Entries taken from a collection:
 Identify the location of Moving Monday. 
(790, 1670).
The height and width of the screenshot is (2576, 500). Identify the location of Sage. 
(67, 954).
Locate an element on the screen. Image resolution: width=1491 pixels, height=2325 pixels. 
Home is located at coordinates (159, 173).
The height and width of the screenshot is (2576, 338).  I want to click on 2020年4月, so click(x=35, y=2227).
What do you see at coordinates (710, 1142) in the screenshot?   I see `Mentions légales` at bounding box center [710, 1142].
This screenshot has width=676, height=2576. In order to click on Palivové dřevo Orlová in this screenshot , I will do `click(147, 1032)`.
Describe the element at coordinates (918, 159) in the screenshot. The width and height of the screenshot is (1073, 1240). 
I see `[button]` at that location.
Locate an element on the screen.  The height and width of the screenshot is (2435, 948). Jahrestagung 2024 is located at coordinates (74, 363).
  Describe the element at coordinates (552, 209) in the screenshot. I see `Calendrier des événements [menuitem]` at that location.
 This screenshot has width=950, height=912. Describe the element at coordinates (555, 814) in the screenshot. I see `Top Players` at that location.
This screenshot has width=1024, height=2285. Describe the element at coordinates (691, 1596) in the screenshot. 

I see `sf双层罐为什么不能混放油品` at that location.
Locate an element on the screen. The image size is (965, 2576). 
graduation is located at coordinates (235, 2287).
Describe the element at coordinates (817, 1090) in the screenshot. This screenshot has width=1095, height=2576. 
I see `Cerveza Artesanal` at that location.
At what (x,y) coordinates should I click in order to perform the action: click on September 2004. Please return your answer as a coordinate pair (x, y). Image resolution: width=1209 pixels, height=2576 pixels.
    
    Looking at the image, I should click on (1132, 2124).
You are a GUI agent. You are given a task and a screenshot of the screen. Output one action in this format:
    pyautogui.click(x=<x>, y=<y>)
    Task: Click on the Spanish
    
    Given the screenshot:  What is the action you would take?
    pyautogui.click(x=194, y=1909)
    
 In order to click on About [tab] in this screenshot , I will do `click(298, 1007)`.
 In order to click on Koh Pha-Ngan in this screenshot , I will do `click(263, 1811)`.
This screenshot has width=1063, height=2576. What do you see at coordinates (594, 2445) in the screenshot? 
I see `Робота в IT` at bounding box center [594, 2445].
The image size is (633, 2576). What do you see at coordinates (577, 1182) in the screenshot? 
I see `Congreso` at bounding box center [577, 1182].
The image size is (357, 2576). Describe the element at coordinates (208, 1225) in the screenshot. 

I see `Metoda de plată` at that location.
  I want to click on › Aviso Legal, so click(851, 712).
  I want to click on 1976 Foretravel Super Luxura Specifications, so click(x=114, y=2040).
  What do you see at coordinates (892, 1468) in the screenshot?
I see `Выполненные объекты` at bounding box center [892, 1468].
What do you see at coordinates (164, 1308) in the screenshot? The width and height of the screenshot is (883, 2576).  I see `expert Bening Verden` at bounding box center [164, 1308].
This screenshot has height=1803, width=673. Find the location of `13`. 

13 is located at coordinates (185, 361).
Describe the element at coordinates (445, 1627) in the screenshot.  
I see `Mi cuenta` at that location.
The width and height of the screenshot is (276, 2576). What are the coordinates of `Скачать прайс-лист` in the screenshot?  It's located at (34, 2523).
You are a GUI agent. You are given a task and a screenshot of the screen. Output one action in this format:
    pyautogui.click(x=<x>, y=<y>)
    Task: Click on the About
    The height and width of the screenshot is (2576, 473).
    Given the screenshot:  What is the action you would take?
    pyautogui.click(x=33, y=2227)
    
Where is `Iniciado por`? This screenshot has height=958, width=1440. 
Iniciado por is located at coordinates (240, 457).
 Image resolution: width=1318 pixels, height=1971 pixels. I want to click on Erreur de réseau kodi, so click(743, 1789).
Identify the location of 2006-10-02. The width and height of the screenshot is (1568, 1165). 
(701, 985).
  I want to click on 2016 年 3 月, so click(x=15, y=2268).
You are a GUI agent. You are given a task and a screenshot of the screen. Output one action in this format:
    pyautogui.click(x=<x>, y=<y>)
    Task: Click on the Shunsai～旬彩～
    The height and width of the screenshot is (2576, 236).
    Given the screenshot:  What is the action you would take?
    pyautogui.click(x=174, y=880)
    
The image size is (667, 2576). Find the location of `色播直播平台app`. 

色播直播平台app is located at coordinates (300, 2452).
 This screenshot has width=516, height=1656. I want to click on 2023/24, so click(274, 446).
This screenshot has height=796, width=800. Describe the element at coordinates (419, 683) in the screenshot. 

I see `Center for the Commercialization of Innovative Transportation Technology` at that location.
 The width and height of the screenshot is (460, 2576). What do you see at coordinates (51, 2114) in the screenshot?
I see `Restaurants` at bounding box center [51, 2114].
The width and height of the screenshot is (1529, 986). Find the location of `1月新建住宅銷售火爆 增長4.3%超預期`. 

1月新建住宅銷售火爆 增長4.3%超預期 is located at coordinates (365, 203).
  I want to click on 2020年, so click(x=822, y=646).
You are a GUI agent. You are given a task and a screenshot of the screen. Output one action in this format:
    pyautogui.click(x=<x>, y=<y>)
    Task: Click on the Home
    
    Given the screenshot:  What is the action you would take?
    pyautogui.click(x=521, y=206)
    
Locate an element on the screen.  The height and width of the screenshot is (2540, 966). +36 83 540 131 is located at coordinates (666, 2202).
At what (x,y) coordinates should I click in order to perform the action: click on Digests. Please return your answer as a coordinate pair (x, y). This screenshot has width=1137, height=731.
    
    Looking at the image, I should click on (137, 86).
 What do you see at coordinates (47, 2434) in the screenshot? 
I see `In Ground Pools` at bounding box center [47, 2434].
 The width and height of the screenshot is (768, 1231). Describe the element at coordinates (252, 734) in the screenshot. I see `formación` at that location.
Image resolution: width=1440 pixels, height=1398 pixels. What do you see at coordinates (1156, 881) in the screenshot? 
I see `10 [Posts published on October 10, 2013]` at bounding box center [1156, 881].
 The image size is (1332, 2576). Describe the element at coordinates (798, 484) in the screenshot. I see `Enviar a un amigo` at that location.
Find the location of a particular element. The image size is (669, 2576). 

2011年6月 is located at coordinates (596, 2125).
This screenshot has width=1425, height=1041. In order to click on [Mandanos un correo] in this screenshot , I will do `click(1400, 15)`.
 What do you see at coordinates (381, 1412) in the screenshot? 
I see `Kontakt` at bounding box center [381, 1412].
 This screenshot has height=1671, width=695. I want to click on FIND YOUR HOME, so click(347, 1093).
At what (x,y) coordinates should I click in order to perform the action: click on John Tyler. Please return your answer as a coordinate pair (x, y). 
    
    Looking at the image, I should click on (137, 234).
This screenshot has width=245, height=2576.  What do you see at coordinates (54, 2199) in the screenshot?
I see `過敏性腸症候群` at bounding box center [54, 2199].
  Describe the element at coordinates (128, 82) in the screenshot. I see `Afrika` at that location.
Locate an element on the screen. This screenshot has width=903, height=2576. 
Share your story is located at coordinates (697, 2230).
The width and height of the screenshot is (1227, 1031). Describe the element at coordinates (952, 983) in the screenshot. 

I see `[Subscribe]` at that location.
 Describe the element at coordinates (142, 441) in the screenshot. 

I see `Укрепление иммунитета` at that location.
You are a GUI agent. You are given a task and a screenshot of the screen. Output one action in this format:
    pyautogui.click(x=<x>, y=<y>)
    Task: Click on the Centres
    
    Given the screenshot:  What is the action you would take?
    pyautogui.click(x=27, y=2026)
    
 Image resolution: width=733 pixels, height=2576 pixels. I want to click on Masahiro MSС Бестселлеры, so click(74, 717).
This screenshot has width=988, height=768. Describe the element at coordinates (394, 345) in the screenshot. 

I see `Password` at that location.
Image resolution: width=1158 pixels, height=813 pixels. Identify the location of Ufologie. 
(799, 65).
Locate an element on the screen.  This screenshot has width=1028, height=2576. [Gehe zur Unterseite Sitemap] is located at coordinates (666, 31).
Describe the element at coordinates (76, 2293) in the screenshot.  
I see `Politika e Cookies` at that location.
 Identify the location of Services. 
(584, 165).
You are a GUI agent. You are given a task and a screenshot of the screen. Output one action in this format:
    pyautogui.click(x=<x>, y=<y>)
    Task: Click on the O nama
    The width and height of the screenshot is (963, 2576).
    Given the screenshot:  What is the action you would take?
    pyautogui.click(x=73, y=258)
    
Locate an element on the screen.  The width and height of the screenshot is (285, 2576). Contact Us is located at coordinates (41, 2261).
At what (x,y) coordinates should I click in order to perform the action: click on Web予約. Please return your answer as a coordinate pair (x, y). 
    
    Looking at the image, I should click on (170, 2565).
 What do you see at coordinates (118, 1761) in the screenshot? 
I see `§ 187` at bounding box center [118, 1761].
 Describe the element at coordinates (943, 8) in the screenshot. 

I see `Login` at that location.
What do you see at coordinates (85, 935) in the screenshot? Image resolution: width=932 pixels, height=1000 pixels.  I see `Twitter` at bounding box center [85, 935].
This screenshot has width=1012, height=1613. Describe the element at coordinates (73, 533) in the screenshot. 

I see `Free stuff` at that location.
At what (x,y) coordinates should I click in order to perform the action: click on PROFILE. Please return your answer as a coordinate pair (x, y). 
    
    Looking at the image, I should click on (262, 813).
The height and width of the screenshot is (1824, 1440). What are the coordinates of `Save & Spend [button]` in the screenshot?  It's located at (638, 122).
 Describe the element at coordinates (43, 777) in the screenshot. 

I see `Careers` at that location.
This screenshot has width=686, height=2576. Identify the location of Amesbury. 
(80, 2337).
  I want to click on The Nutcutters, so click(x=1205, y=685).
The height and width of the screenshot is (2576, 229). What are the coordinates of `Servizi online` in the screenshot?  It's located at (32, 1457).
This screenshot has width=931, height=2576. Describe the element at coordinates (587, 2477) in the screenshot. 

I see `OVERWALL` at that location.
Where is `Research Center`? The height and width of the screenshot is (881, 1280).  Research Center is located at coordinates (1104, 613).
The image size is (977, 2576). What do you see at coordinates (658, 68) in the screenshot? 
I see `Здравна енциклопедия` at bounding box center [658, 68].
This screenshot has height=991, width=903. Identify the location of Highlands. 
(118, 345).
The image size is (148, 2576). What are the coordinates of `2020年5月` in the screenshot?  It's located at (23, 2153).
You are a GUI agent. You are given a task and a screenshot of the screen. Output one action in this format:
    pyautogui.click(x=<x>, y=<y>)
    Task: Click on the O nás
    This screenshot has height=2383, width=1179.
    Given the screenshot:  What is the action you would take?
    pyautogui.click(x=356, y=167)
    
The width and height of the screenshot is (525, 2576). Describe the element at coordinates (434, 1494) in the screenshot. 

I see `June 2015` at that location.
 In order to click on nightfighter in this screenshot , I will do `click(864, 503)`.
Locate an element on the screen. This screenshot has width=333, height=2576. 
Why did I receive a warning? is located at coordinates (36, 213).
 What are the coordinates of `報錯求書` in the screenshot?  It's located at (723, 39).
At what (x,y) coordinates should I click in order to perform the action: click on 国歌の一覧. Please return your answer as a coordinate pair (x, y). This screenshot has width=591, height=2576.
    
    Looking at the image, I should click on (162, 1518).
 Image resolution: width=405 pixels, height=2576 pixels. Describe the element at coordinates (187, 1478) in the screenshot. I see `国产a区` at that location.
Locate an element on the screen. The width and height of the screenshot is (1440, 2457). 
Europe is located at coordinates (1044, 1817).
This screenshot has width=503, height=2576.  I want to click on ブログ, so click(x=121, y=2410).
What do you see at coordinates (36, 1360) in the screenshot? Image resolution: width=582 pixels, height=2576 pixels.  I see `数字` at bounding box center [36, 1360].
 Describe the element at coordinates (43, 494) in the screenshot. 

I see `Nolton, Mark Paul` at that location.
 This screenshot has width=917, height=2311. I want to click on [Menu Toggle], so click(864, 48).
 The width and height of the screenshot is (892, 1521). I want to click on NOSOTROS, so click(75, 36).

About this exercise: Your output should consist solely of the lines from the beginning of the entries through the line containing "This screenshot has width=676, height=2576.", reproduced exactly.

Answer section:
 Identify the location of Moving Monday. 
(790, 1670).
The height and width of the screenshot is (2576, 500). Identify the location of Sage. 
(67, 954).
Locate an element on the screen. Image resolution: width=1491 pixels, height=2325 pixels. 
Home is located at coordinates (159, 173).
The height and width of the screenshot is (2576, 338).  I want to click on 2020年4月, so click(x=35, y=2227).
What do you see at coordinates (710, 1142) in the screenshot?   I see `Mentions légales` at bounding box center [710, 1142].
This screenshot has width=676, height=2576. In order to click on Palivové dřevo Orlová in this screenshot , I will do `click(147, 1032)`.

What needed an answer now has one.